Data records section start
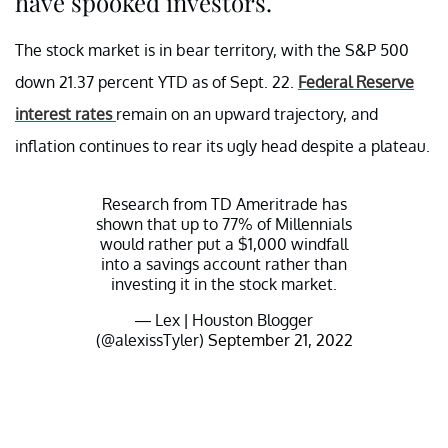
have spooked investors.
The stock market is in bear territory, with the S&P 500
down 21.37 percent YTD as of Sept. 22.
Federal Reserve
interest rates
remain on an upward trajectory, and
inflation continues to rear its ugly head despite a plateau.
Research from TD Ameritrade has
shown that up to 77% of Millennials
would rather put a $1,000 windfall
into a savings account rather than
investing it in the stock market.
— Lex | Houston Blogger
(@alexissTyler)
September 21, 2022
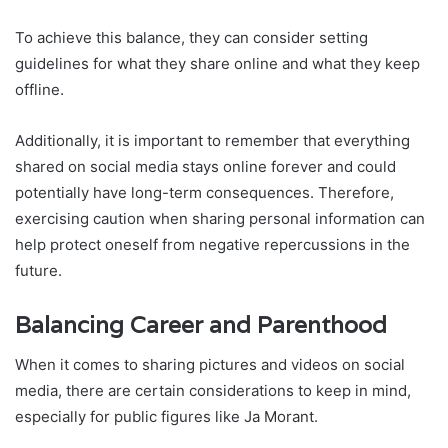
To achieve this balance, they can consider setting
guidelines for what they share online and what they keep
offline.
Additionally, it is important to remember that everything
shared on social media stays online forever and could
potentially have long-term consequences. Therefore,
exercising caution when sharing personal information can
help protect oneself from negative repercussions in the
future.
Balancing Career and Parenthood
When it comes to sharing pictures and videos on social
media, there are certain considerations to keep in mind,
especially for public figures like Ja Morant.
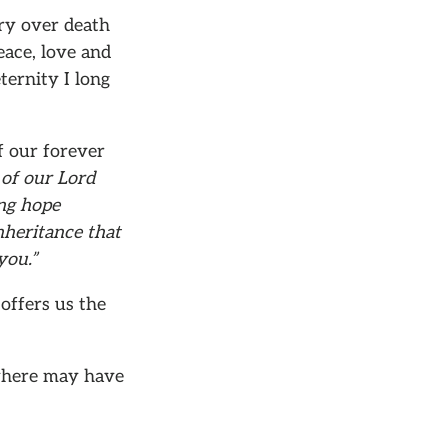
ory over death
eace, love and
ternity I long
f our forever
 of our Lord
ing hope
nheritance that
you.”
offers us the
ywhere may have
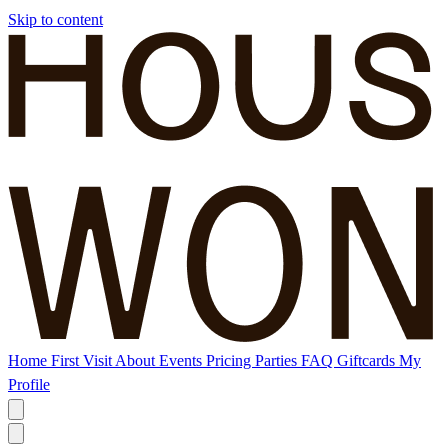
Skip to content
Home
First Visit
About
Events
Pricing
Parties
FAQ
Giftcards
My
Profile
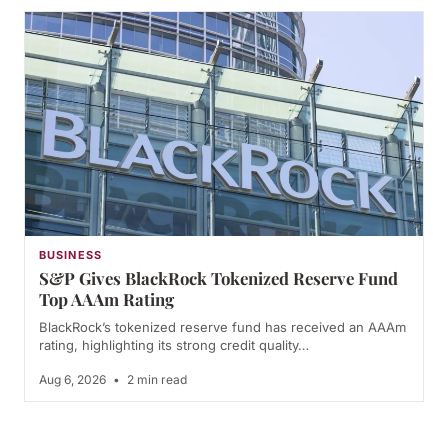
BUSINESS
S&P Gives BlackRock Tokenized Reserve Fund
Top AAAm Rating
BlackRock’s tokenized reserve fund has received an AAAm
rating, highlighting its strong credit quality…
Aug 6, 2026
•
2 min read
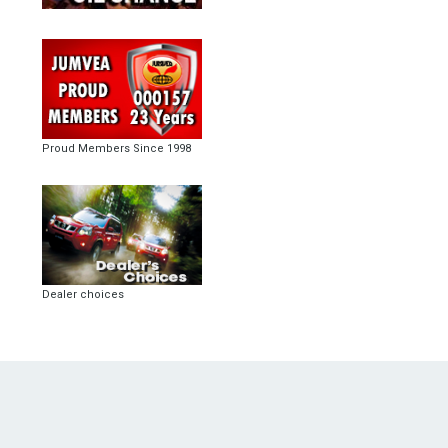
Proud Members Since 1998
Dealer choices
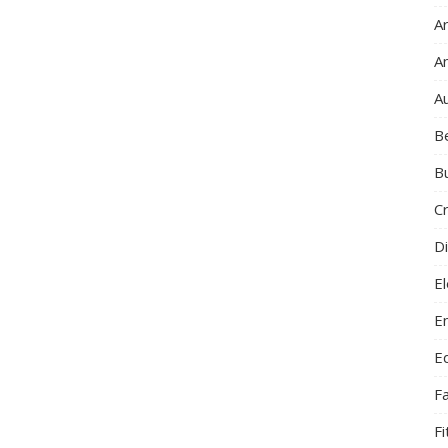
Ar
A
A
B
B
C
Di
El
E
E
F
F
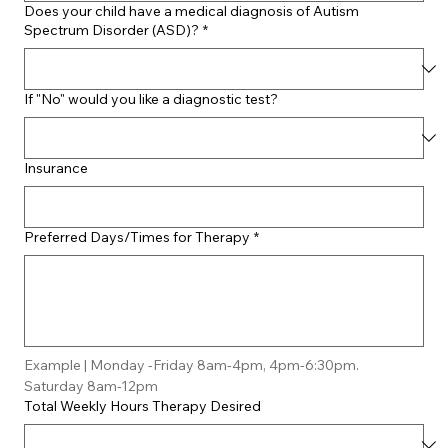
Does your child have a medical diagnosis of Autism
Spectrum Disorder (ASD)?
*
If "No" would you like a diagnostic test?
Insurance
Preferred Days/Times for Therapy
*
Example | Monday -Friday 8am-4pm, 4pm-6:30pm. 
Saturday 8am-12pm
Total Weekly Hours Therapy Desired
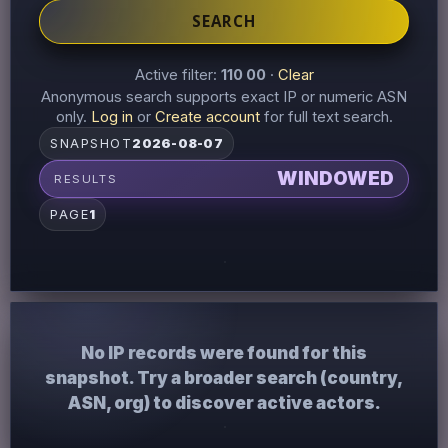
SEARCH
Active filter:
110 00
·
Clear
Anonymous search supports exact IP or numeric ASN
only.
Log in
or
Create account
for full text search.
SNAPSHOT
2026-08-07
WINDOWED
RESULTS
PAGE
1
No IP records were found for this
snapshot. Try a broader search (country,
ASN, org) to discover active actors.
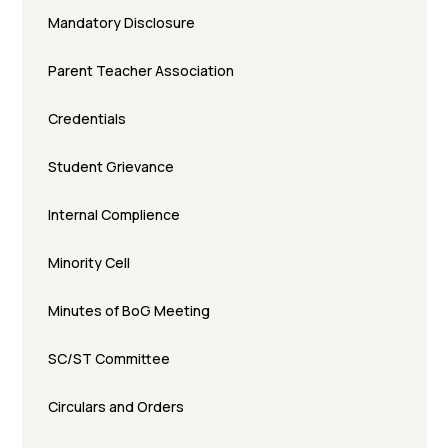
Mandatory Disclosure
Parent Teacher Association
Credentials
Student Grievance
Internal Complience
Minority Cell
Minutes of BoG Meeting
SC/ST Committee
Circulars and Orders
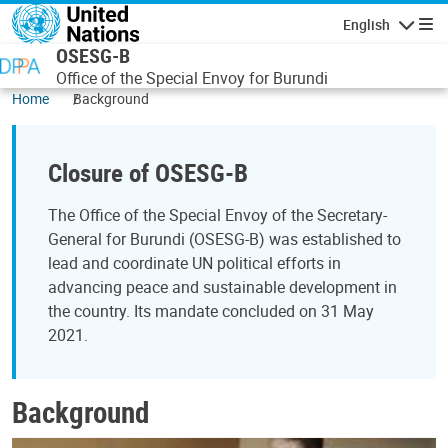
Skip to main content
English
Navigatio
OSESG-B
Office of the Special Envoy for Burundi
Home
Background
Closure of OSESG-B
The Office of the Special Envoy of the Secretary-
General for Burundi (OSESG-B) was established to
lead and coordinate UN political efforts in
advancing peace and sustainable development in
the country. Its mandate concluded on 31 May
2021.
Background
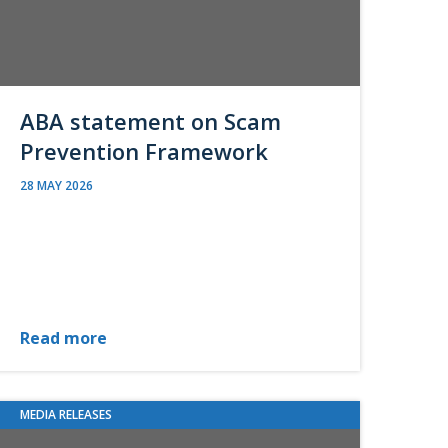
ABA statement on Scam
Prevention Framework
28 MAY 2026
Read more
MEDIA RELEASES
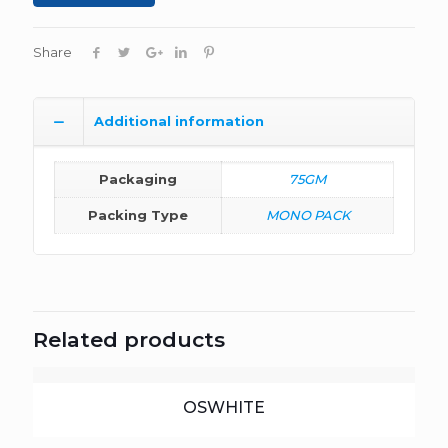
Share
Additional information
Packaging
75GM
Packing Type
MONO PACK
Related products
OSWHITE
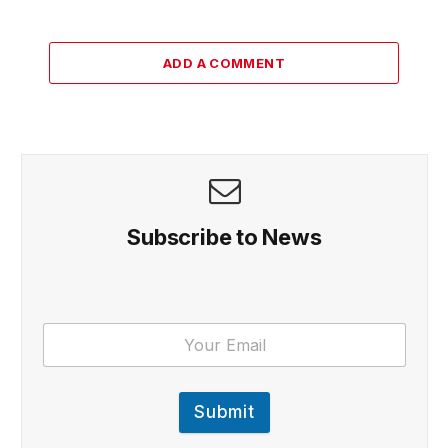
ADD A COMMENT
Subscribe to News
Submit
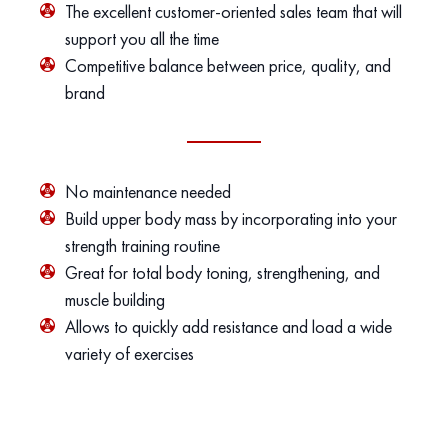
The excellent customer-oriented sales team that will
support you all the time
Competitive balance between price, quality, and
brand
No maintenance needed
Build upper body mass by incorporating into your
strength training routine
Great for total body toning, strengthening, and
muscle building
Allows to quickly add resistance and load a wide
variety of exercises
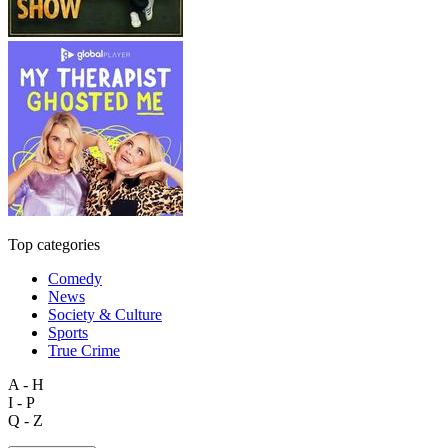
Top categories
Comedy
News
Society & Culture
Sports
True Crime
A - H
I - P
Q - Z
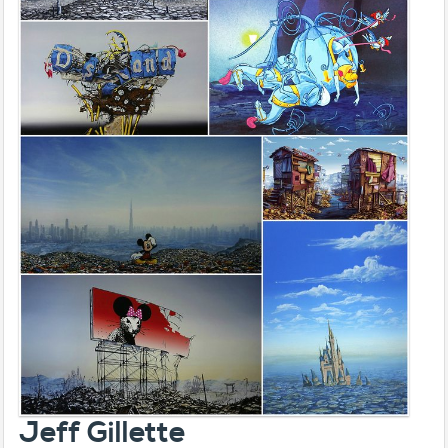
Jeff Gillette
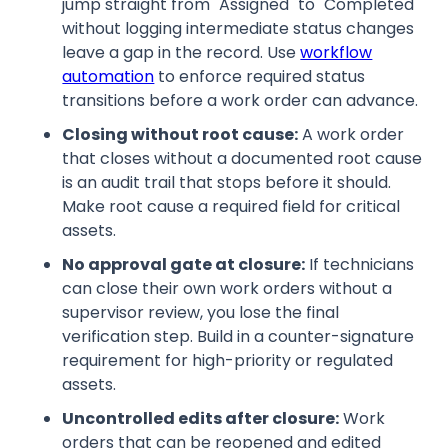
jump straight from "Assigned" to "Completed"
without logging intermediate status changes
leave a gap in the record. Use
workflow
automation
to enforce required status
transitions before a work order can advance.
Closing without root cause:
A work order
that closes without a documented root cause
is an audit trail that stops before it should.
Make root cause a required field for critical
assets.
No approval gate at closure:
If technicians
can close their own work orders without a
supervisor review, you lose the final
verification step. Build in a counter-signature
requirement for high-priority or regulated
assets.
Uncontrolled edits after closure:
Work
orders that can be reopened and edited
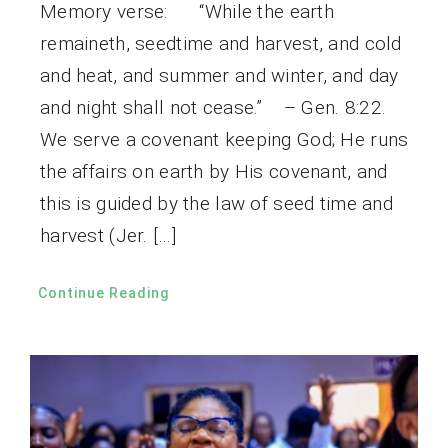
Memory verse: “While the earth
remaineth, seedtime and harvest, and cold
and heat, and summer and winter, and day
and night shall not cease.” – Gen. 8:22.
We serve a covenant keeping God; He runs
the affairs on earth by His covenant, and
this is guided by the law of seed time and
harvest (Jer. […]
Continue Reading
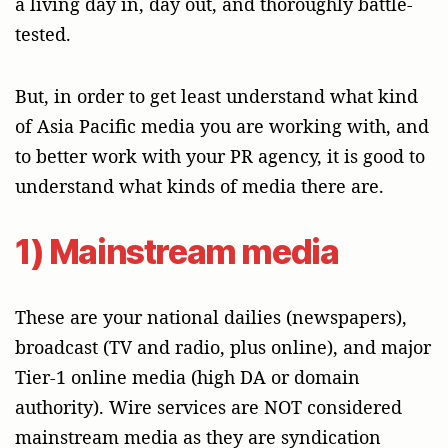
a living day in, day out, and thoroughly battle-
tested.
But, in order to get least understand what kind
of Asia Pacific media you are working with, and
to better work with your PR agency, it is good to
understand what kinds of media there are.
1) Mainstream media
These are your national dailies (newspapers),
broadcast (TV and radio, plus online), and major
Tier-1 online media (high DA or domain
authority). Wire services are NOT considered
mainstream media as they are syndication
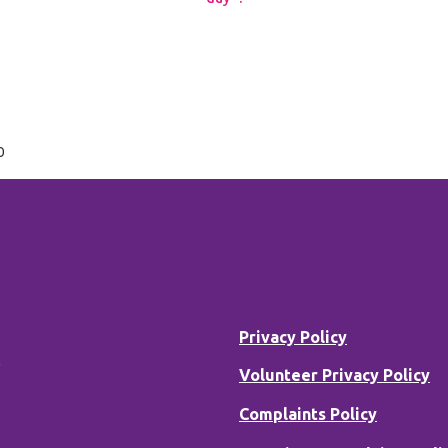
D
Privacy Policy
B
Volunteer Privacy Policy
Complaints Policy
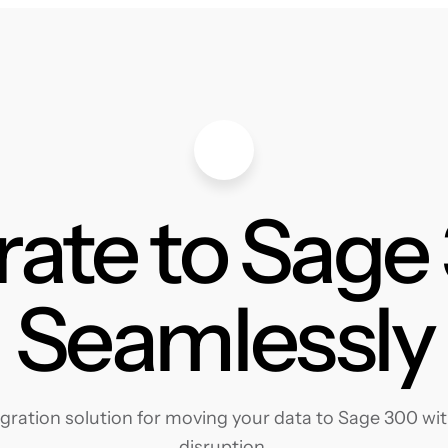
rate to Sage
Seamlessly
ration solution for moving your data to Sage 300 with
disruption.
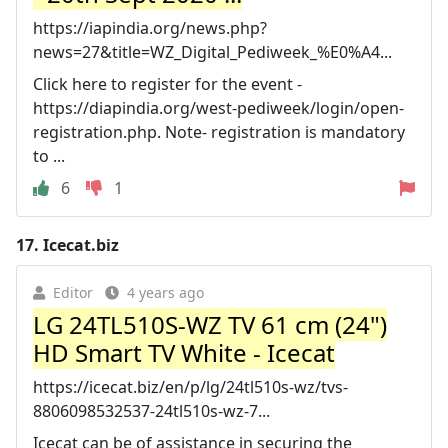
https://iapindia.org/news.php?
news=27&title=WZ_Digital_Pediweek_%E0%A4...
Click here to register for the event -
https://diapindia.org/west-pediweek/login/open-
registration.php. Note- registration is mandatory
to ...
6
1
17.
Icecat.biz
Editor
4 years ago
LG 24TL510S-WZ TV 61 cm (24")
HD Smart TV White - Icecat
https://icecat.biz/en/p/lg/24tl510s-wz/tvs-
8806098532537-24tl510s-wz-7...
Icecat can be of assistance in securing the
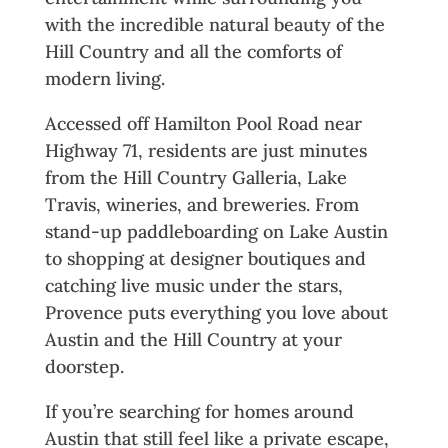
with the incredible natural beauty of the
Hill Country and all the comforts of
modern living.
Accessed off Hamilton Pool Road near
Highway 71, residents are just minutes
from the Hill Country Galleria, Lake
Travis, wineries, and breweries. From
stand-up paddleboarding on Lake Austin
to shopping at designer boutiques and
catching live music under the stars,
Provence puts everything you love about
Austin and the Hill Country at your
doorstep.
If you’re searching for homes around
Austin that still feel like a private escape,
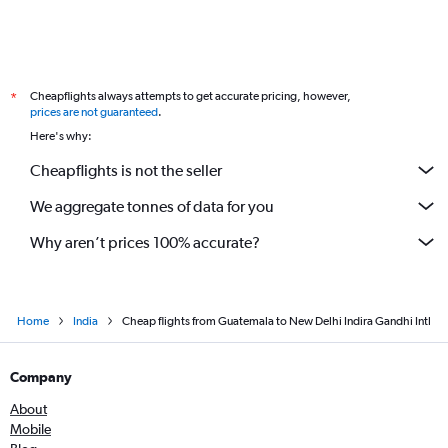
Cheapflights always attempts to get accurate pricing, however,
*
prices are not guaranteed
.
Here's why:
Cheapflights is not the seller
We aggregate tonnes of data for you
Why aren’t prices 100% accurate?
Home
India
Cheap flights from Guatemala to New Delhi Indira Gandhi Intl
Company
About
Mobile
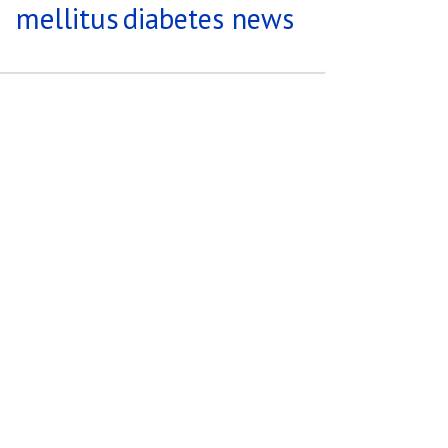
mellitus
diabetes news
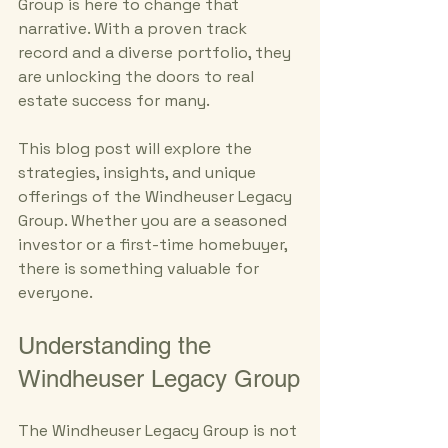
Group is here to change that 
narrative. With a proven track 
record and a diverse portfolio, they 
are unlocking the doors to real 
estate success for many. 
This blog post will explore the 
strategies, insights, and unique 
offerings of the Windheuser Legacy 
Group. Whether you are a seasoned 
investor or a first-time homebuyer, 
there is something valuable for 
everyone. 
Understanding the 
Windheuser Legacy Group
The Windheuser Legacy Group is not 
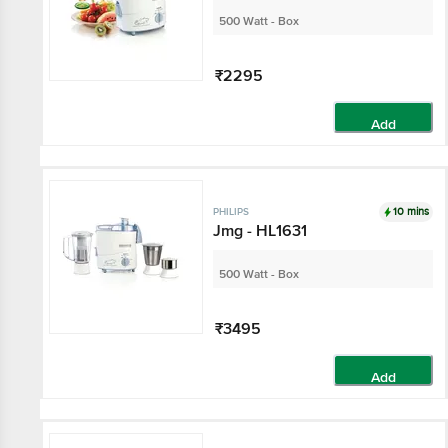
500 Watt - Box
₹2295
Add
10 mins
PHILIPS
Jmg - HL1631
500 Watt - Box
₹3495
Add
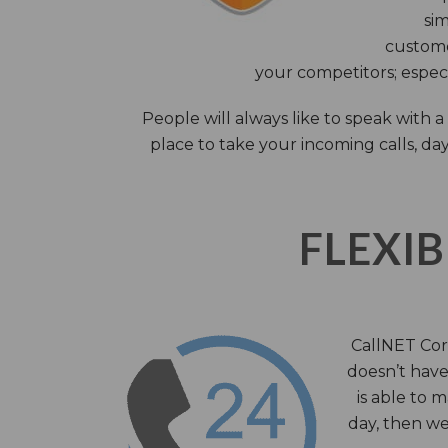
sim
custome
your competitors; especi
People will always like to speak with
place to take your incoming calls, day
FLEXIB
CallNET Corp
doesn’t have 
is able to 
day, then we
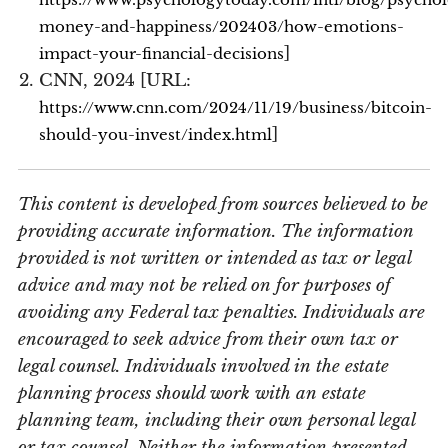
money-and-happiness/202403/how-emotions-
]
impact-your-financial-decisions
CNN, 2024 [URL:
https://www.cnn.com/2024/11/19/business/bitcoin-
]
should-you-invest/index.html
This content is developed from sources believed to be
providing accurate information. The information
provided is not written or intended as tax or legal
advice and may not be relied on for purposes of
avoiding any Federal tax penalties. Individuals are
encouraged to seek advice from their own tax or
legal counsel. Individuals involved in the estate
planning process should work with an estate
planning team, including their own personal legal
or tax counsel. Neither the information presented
Data records section end
» Exercise description
With all pictures omitted, repeat every record above word for word.

» Response box
have spooked investors.
The stock market is in bear territory, with the S&P 500
down 21.37 percent YTD as of Sept. 22.
Federal Reserve
interest rates
remain on an upward trajectory, and
inflation continues to rear its ugly head despite a plateau.
Research from TD Ameritrade has
shown that up to 77% of Millennials
would rather put a $1,000 windfall
into a savings account rather than
investing it in the stock market.
— Lex | Houston Blogger
(@alexissTyler)
September 21, 2022
To achieve this balance, they can consider setting
guidelines for what they share online and what they keep
offline.
Additionally, it is important to remember that everything
shared on social media stays online forever and could
potentially have long-term consequences. Therefore,
exercising caution when sharing personal information can
help protect oneself from negative repercussions in the
future.
Balancing Career and Parenthood
When it comes to sharing pictures and videos on social
media, there are certain considerations to keep in mind,
especially for public figures like Ja Morant.
ory over death
eace, love and
ternity I long
f our forever
 of our Lord
ing hope
nheritance that
you.”
offers us the
ywhere may have
Skip to content
Home
First Visit
About
Events
Pricing
Parties
FAQ
Giftcards
My
Profile
BUSINESS
S&P Gives BlackRock Tokenized Reserve Fund
Top AAAm Rating
BlackRock’s tokenized reserve fund has received an AAAm
rating, highlighting its strong credit quality…
Aug 6, 2026
•
2 min read
Proud Members Since 1998
Dealer choices
Ar
A
A
B
B
C
Di
El
E
E
F
F
Does your child have a medical diagnosis of Autism
Spectrum Disorder (ASD)?
*
If "No" would you like a diagnostic test?
Insurance
Preferred Days/Times for Therapy
*
Example | Monday -Friday 8am-4pm, 4pm-6:30pm. 
Saturday 8am-12pm
Total Weekly Hours Therapy Desired
SEARCH
Active filter:
110 00
·
Clear
Anonymous search supports exact IP or numeric ASN
only.
Log in
or
Create account
for full text search.
SNAPSHOT
2026-08-07
WINDOWED
RESULTS
PAGE
1
No IP records were found for this
snapshot. Try a broader search (country,
ASN, org) to discover active actors.
Mandatory Disclosure
Parent Teacher Association
Credentials
Student Grievance
Internal Complience
Minority Cell
Minutes of BoG Meeting
SC/ST Committee
Circulars and Orders
Skip to main content
English
Navigatio
OSESG-B
Office of the Special Envoy for Burundi
Home
Background
Closure of OSESG-B
The Office of the Special Envoy of the Secretary-
General for Burundi (OSESG-B) was established to
lead and coordinate UN political efforts in
advancing peace and sustainable development in
the country. Its mandate concluded on 31 May
2021.
Background
ABA statement on Scam
Prevention Framework
28 MAY 2026
Read more
MEDIA RELEASES
Share
Additional information
Packaging
75GM
Packing Type
MONO PACK
Related products
OSWHITE
ADD A COMMENT
Subscribe to News
Submit
The excellent customer-oriented sales team that will
support you all the time
Competitive balance between price, quality, and
brand
No maintenance needed
Build upper body mass by incorporating into your
strength training routine
Great for total body toning, strengthening, and
muscle building
Allows to quickly add resistance and load a wide
variety of exercises
Top categories
Comedy
News
Society & Culture
Sports
True Crime
A - H
I - P
Q - Z
Jeff Gillette
jump straight from "Assigned" to "Completed"
without logging intermediate status changes
leave a gap in the record. Use
workflow
automation
to enforce required status
transitions before a work order can advance.
Closing without root cause:
A work order
that closes without a documented root cause
is an audit trail that stops before it should.
Make root cause a required field for critical
assets.
No approval gate at closure:
If technicians
can close their own work orders without a
supervisor review, you lose the final
verification step. Build in a counter-signature
requirement for high-priority or regulated
assets.
Uncontrolled edits after closure:
Work
orders that can be reopened and edited
Memory verse: “While the earth
remaineth, seedtime and harvest, and cold
and heat, and summer and winter, and day
and night shall not cease.” – Gen. 8:22.
We serve a covenant keeping God; He runs
the affairs on earth by His covenant, and
this is guided by the law of seed time and
harvest (Jer. […]
Continue Reading
a living day in, day out, and thoroughly battle-
tested.
But, in order to get least understand what kind
of Asia Pacific media you are working with, and
to better work with your PR agency, it is good to
understand what kinds of media there are.
1) Mainstream media
These are your national dailies (newspapers),
broadcast (TV and radio, plus online), and major
Tier-1 online media (high DA or domain
authority). Wire services are NOT considered
mainstream media as they are syndication
D
Privacy Policy
B
Volunteer Privacy Policy
Complaints Policy
rate to Sage
Seamlessly
ration solution for moving your data to Sage 300 with
disruption.
https://iapindia.org/news.php?
news=27&title=WZ_Digital_Pediweek_%E0%A4...
Click here to register for the event -
https://diapindia.org/west-pediweek/login/open-
registration.php. Note- registration is mandatory
to ...
6
1
17.
Icecat.biz
Editor
4 years ago
LG 24TL510S-WZ TV 61 cm (24")
HD Smart TV White - Icecat
https://icecat.biz/en/p/lg/24tl510s-wz/tvs-
8806098532537-24tl510s-wz-7...
Icecat can be of assistance in securing the
with the incredible natural beauty of the
Hill Country and all the comforts of
modern living.
Accessed off Hamilton Pool Road near
Highway 71, residents are just minutes
from the Hill Country Galleria, Lake
Travis, wineries, and breweries. From
stand-up paddleboarding on Lake Austin
to shopping at designer boutiques and
catching live music under the stars,
Provence puts everything you love about
Austin and the Hill Country at your
doorstep.
If you’re searching for homes around
Austin that still feel like a private escape,
Cheapflights always attempts to get accurate pricing, however,
*
prices are not guaranteed
.
Here's why:
Cheapflights is not the seller
We aggregate tonnes of data for you
Why aren’t prices 100% accurate?
Home
India
Cheap flights from Guatemala to New Delhi Indira Gandhi Intl
Company
About
Mobile
mellitus
diabetes news
Group is here to change that 
narrative. With a proven track 
record and a diverse portfolio, they 
are unlocking the doors to real 
estate success for many. 
This blog post will explore the 
strategies, insights, and unique 
offerings of the Windheuser Legacy 
Group. Whether you are a seasoned 
investor or a first-time homebuyer, 
there is something valuable for 
everyone. 
Understanding the 
Windheuser Legacy Group
The Windheuser Legacy Group is not 
500 Watt - Box
₹2295
Add
10 mins
PHILIPS
Jmg - HL1631
500 Watt - Box
₹3495
Add
sim
custome
your competitors; especi
People will always like to speak with
place to take your incoming calls, day
FLEXIB
CallNET Corp
doesn’t have 
is able to 
day, then we
money-and-happiness/202403/how-emotions-
]
impact-your-financial-decisions
CNN, 2024 [URL:
https://www.cnn.com/2024/11/19/business/bitcoin-
]
should-you-invest/index.html
This content is developed from sources believed to be
providing accurate information. The information
provided is not written or intended as tax or legal
advice and may not be relied on for purposes of
avoiding any Federal tax penalties. Individuals are
encouraged to seek advice from their own tax or
legal counsel. Individuals involved in the estate
planning process should work with an estate
planning team, including their own personal legal
or tax counsel. Neither the information presented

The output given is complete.